So my investor friends have been absolutely raving about this website Yelp (YELP) for forever, saying it was the place to go for a piece of the social media explosion. Considering how hot the social media sector is, not to mention the fact that Yelp crowdsources their content much like Facebook (FB) does (and what an investment that place is!) I was certainly intrigued.
An “Investie” Take on Yelp
I consider myself a pretty sophisticated investor, an “investie,” if you will. So I like to do my research on an investment before I give them my hard-earned cash. I pulled up their stock performance chart for the last month. I gotta say, it looked pretty tasty. 14.17 percent return? Makes your mouth water, doesn’t it?
Apparently that’s not the whole story, though. This place has been through its share of ups and downs, and the stock is apparently down 8.02 percent on the year, and more than 30 percent since March. Glad I wasn’t there for that.
Watch Out for “Investment Hipsters” AKA Short-Sellers
So Yelp has a bit of a dicey recent history. But I’m an adventurous type, not one of those General Electric (GE) investors who like companies that are as safe and predictable as a hamburger from Applebee’s. So I decided to check out Yelp, see what all the hype was.
Yelp tends to attract the type of crowd I like to call “the short-sellers.” They’re the kind of contrarian investors who love to hate on a stock just because it’s popular.
If I had to take a wild stab at it, I’d say 11.91 percent of Yelp’s total stock float came from this kind of inverse investing. That is, 11.91 percent of total business came from people who expect to profit from Yelp's failure.
Now, I’m all for short sellers. They do an invaluable service in tempering over-enthusiasm, like an army of Jonathan Golds at a Guy Fieri restaurant opening. It seems, though, that these Yelp shorters had become too numerous, and many are getting out. This causes a company’s stock to rise… but it isn’t sustainable, much like Umami Burger’s hype.
As they are less numerous than they once were, and with their absence an investment can look better than they used to – at least for a bit! It’s called the “short squeeze,” which sounds pretty cool.
The Skinny on the Site
But I guess short squeezes don’t last forever. You got alook at Yelp’s basics. And when you do that… yikes! Yelp’s forward P/E is 194, which is super gross (even for a tech company.) They also have 71 million outstanding shares, up from 66 million in January, indicating that insiders are dumping.

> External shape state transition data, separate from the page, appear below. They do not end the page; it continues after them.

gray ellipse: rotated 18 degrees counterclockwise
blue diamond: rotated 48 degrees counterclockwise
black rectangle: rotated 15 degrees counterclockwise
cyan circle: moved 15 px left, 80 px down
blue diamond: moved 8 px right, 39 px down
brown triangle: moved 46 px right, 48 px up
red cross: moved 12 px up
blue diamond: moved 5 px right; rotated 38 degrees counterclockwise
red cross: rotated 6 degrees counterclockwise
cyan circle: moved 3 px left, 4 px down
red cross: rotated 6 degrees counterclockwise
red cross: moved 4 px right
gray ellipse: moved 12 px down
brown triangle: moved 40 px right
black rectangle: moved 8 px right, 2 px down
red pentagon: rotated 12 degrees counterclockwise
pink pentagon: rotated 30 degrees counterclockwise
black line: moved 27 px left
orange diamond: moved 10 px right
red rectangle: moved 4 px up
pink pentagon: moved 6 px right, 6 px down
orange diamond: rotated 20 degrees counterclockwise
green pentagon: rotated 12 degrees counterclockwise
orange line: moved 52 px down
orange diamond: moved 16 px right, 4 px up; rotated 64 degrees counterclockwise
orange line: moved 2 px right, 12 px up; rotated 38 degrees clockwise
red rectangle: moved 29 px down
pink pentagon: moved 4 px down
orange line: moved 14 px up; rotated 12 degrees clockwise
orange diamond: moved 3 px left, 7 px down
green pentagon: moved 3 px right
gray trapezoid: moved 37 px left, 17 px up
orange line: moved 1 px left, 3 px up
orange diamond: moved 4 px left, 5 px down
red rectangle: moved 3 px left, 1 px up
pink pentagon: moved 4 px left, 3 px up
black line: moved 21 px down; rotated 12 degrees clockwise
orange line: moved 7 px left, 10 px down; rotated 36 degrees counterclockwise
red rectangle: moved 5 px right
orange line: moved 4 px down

In fact, insider transactions are at negative 76.21 percent, indicating exactly that. And should I trust a place when even the employees don’t want to have anything to do with it? It’s not a good sign, that’s all I’m saying.
Like any play that averages 5.97 million shares a day trading hands, it’s got its supporters and detractors. It’s in a hot area of growth. But then again, growth plays are definitely on their way out. It’s got its shorter crowd, but that crowd is shrinking faster than the line for Krispy Kreme.
In summation, when it comes to Yelp, it just depends on your mood, and your appetite for risk. But whether short or long, if you like volatile tech plays, this one’s for you.